С первого раза узнает для себя требования христианского закона, размышлением, чтением, слышанием, беседой, сколько может и сколько сумеет.
Построевает соответственно сему знанию весь порядок своей жизни – и внешней и внутренней, по крайней мере, в общих и главных ее частях.
Наконец правит собой и своими делами по своему плану, не увлекаясь, как сказано, ни внешним ходом соприкосновенных происшествий, ни внутренними движениями своей природы.
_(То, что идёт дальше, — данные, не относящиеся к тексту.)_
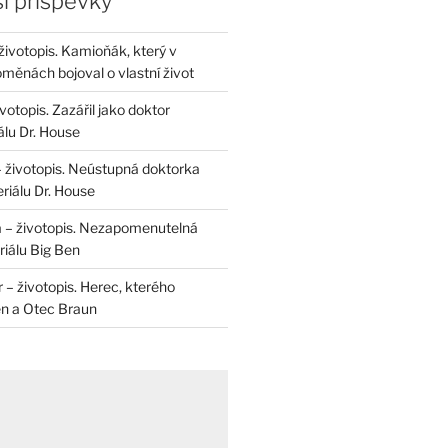
í příspěvky
životopis. Kamioňák, který v
měnách bojoval o vlastní život
otopis. Zazářil jako doktor
álu Dr. House
– životopis. Neústupná doktorka
riálu Dr. House
 – životopis. Nezapomenutelná
iálu Big Ben
r – životopis. Herec, kterého
en a Otec Braun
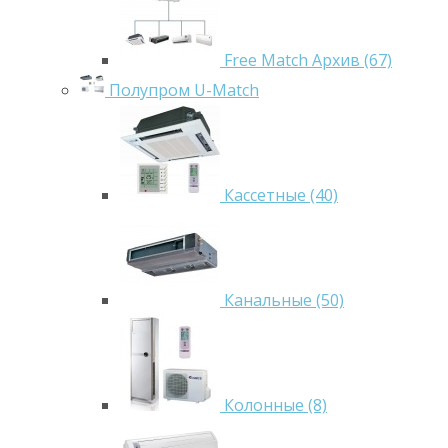
Free Match Архив (67)
Полупром U-Match
Кассетные (40)
Канальные (50)
Колонные (8)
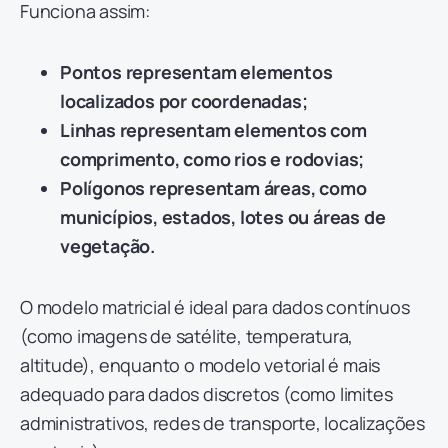
Funciona assim:
Pontos representam elementos
localizados por coordenadas;
Linhas representam elementos com
comprimento, como rios e rodovias;
Polígonos representam áreas, como
municípios, estados, lotes ou áreas de
vegetação.
O modelo matricial é ideal para dados contínuos
(como imagens de satélite, temperatura,
altitude), enquanto o modelo vetorial é mais
adequado para dados discretos (como limites
administrativos, redes de transporte, localizações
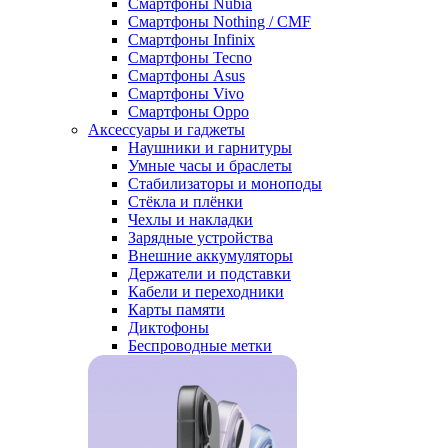
Смартфоны Nubia
Смартфоны Nothing / CMF
Смартфоны Infinix
Смартфоны Tecno
Смартфоны Asus
Смартфоны Vivo
Смартфоны Oppo
Аксессуары и гаджеты
Наушники и гарнитуры
Умные часы и браслеты
Стабилизаторы и моноподы
Стёкла и плёнки
Чехлы и накладки
Зарядные устройства
Внешние аккумуляторы
Держатели и подставки
Кабели и переходники
Карты памяти
Диктофоны
Беспроводные метки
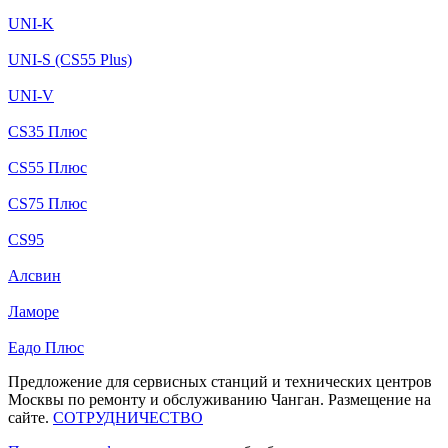
UNI-K
UNI-S (CS55 Plus)
UNI-V
CS35 Плюс
CS55 Плюс
CS75 Плюс
CS95
Алсвин
Ламоре
Еадо Плюс
Предложение для сервисных станций и технических центров
Москвы по ремонту и обслуживанию Чанган. Размещение на
сайте.
СОТРУДНИЧЕСТВО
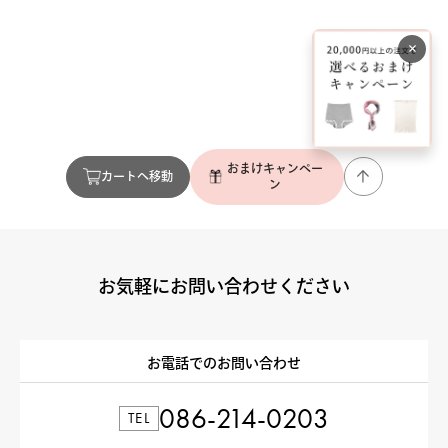
×
おまけキャンペー
カートへ移動
ン
お気軽にお問い合わせください
お電話でのお問い合わせ
086-214-0203
TEL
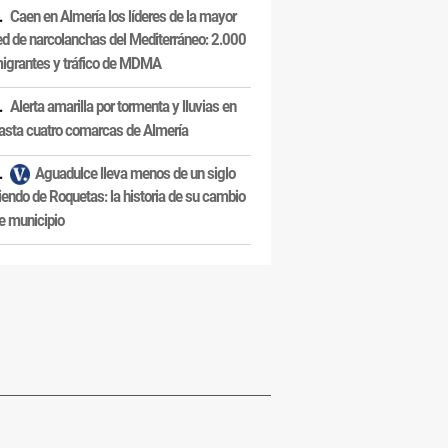
Caen en Almería los líderes de la mayor
ed de narcolanchas del Mediterráneo: 2.000
igrantes y tráfico de MDMA
Alerta amarilla por tormenta y lluvias en
asta cuatro comarcas de Almería
Aguadulce lleva menos de un siglo
iendo de Roquetas: la historia de su cambio
e municipio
Сего требует и желание сердца, решившегося работать Господу во всех путях жизни, и то свойство облагодатствования, по коему человек воцаряется в себе и становится полным своим владетелем и распорядителем. Не иное заповедуют апостолы, когда повелевают трезвиться, бодрствовать, себе внимать (1 Пет. 5, 8; 1 Кор. 16, 13; 1 Тим. 4, 16). Ибо этим, очевидно, заповедуется сознательное и осмотрительное распоряжение своей деятельностью, распоряжение своеличное, хотя в произвольном подчинении воле Божией. Что другое внушает апостол, и когда учит созидаться в храм духовен, в святилище Богу? (1 Пет. 2, 5; Еф. 2, 22). Ибо это значит устроять свою жизнь по известному плану, вести ее стройно, в постепенном возвышении и усовершении, в полном убеждении, что она ведется по чертежу небесному – Божественному, каков есть закон христианский, изображенный в Слове Божием Самим Господом и апостолами.